● Prompt: Filter the lines below, copying only those with the string "County".

● Extracted records:

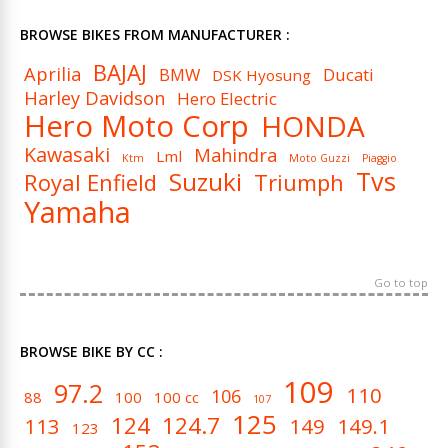
BROWSE BIKES FROM MANUFACTURER :
BAJAJ
Aprilia
BMW
Ducati
DSK Hyosung
Harley Davidson
Hero Electric
Hero Moto Corp
HONDA
Kawasaki
Mahindra
Lml
Ktm
Moto Guzzi
Piaggio
Tvs
Suzuki
Royal Enfield
Triumph
Yamaha
Go to top
BROWSE BIKE BY CC :
109
97.2
110
106
88
100
100 cc
107
125
124
124.7
113
149
149.1
123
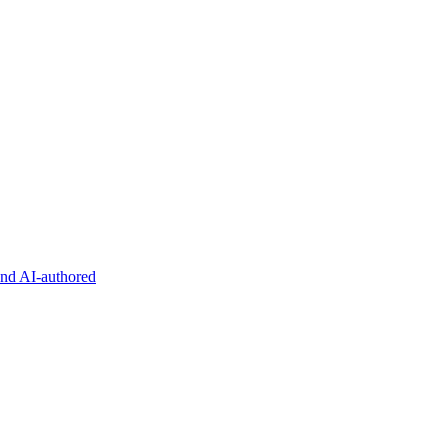
and AI-authored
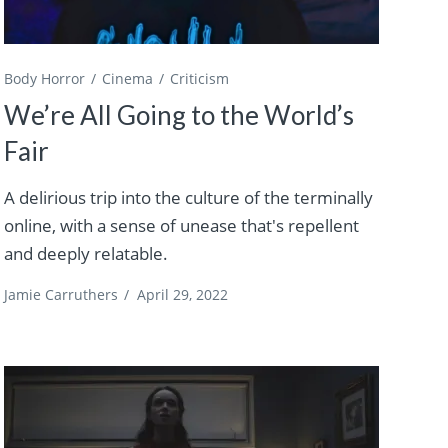
Body Horror
Cinema
Criticism
We’re All Going to the World’s
Fair
A delirious trip into the culture of the terminally
online, with a sense of unease that's repellent
and deeply relatable.
Jamie Carruthers
/
April 29, 2022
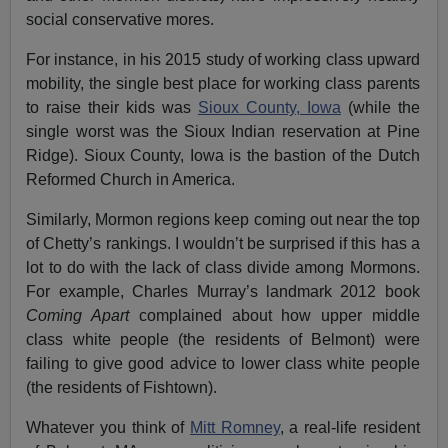
social conservative mores.
For instance, in his 2015 study of working class upward
mobility, the single best place for working class parents
to raise their kids was
Sioux County, Iowa
(while the
single worst was the Sioux Indian reservation at Pine
Ridge). Sioux County, Iowa is the bastion of the Dutch
Reformed Church in America.
Similarly, Mormon regions keep coming out near the top
of Chetty’s rankings. I wouldn’t be surprised if this has a
lot to do with the lack of class divide among Mormons.
For example, Charles Murray’s landmark 2012 book
Coming Apart
complained about how upper middle
class white people (the residents of Belmont) were
failing to give good advice to lower class white people
(the residents of Fishtown).
Whatever you think of
Mitt Romney
, a real-life resident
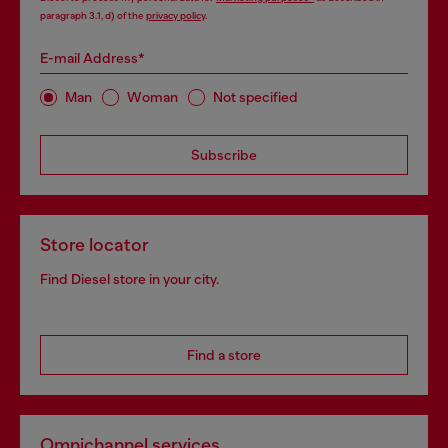
paragraph 3.1, d) of the
privacy policy
.
E-mail Address*
Man
Woman
Not specified
Subscribe
Store locator
Find Diesel store in your city.
Find a store
Omnichannel services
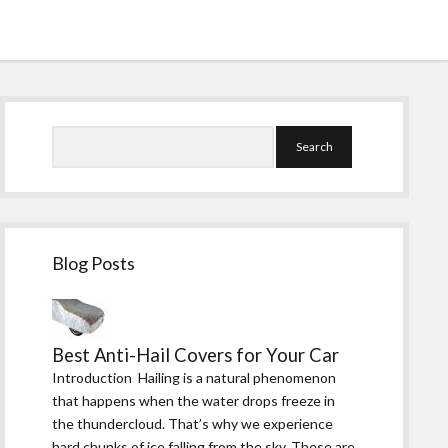
Sidebar
Search
Blog Posts
Best Anti-Hail Covers for Your Car
Introduction Hailing is a natural phenomenon
that happens when the water drops freeze in
the thundercloud. That’s why we experience
hard chunks of ice falling from the sky. These are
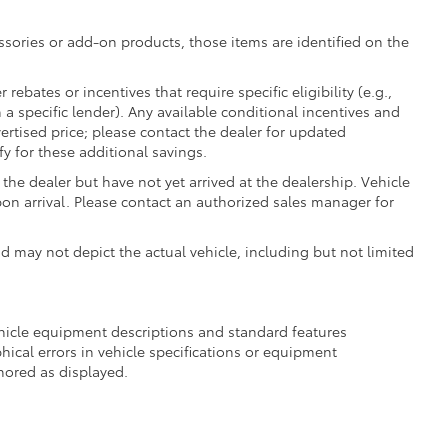
essories or add-on products, those items are identified on the
ebates or incentives that require specific eligibility (e.g.,
 a specific lender). Any available conditional incentives and
vertised price; please contact the dealer for updated
fy for these additional savings.
the dealer but have not yet arrived at the dealership. Vehicle
on arrival. Please contact an authorized sales manager for
may not depict the actual vehicle, including but not limited
ehicle equipment descriptions and standard features
hical errors in vehicle specifications or equipment
onored as displayed.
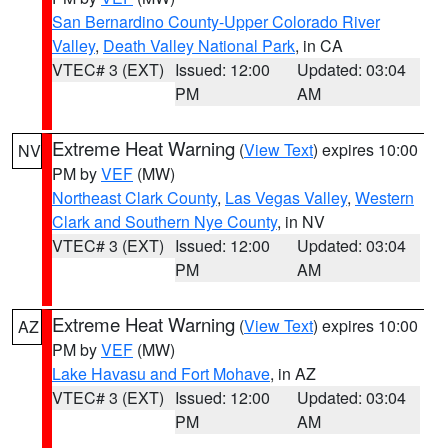
San Bernardino County-Upper Colorado River
Valley
,
Death Valley National Park
, in CA
VTEC# 3 (EXT)
Issued: 12:00
Updated: 03:04
PM
AM
Extreme Heat Warning
(
View Text
) expires 10:00
NV
PM by
VEF
(MW)
Northeast Clark County
,
Las Vegas Valley
,
Western
Clark and Southern Nye County
, in NV
VTEC# 3 (EXT)
Issued: 12:00
Updated: 03:04
PM
AM
Extreme Heat Warning
(
View Text
) expires 10:00
AZ
PM by
VEF
(MW)
Lake Havasu and Fort Mohave
, in AZ
VTEC# 3 (EXT)
Issued: 12:00
Updated: 03:04
PM
AM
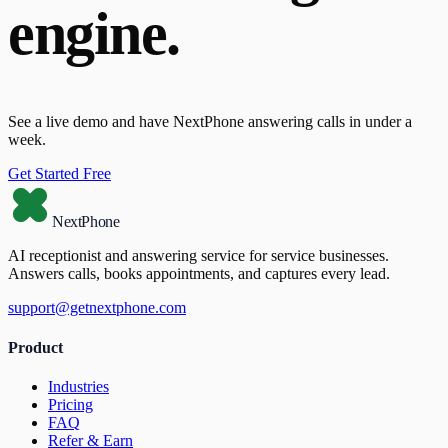
engine.
See a live demo and have NextPhone answering calls in under a
week.
Get Started Free
NextPhone
AI receptionist and answering service for service businesses.
Answers calls, books appointments, and captures every lead.
support@getnextphone.com
Product
Industries
Pricing
FAQ
Refer & Earn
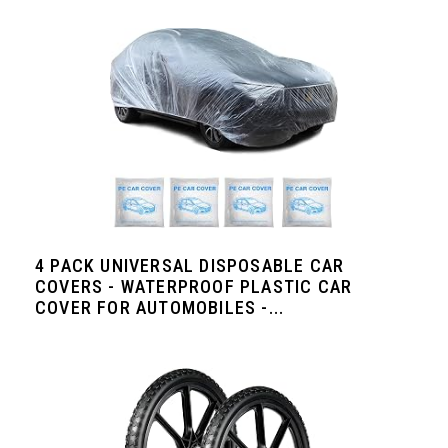
4 PACK UNIVERSAL DISPOSABLE CAR
COVERS - WATERPROOF PLASTIC CAR
COVER FOR AUTOMOBILES -...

● Task result:
Sioux County, Iowa
Ridge). Sioux County, Iowa is the bastion of the Dutch
San Bernardino County-Upper Colorado River
Northeast Clark County
Clark and Southern Nye County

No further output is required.